His new startup, AMI Labs, focuses on building world models — a type of AI that closely reflects the real world. The Paris-based startup will work on open source solutions and be among the few frontier AI labs that he said are “neither Chinese nor American.”
LeCun said that he would take on the role of executive chairman, while Alex LeBrun, his former colleague from Meta AI, will be the company’s CEO. LeCun will continue teaching at NYU.
‘No experience with research’
In the MIT interview, the AI pioneer said that he did not agree with all the choices Meta CEO Mark Zuckerberg made, such as letting go the robotics team inside FAIR.
Earlier this month, he criticized the leadership of another Meta exec, Alexandr Wang, the former CEO of data labelling startup Scale AI. Meta invested $14.3 billion in the buzzy startup, which included hiring Wang to lead AI progress.
“There’s no experience with research or how you practice research, how you do it. Or what would be attractive or repulsive to a researcher,” LeCun said in an interview with the Financial Times.

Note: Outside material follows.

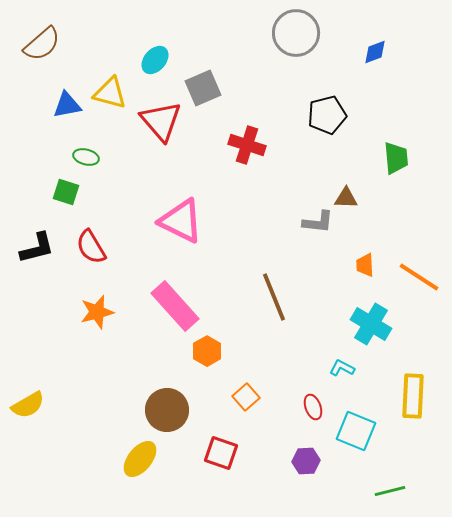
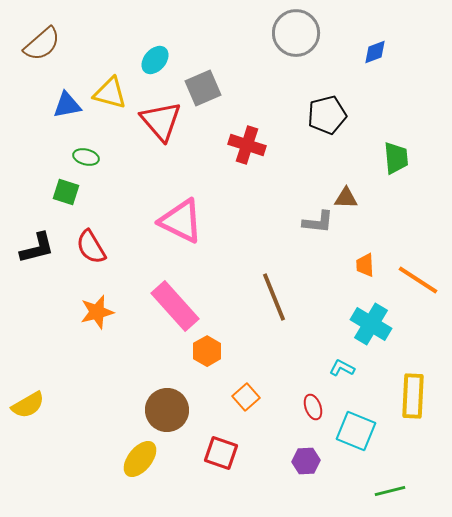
orange line: moved 1 px left, 3 px down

LeCun said that even though the 28-year-old was briefly his boss after Zuckerberg’s AI reorg, he wasn’t taking orders from Wang.
“You don’t tell a researcher what to do,” LeCun said. “You certainly don’t tell a researcher like me what to do.”
He also made similar remarks about being a visionary instead of a leader in the FT interview.
“I’m pretty good at guessing what type of technology will work or not. But I can’t be a CEO,” LeCun, 65, said. “I’m both too disorganized for this, and also too old.”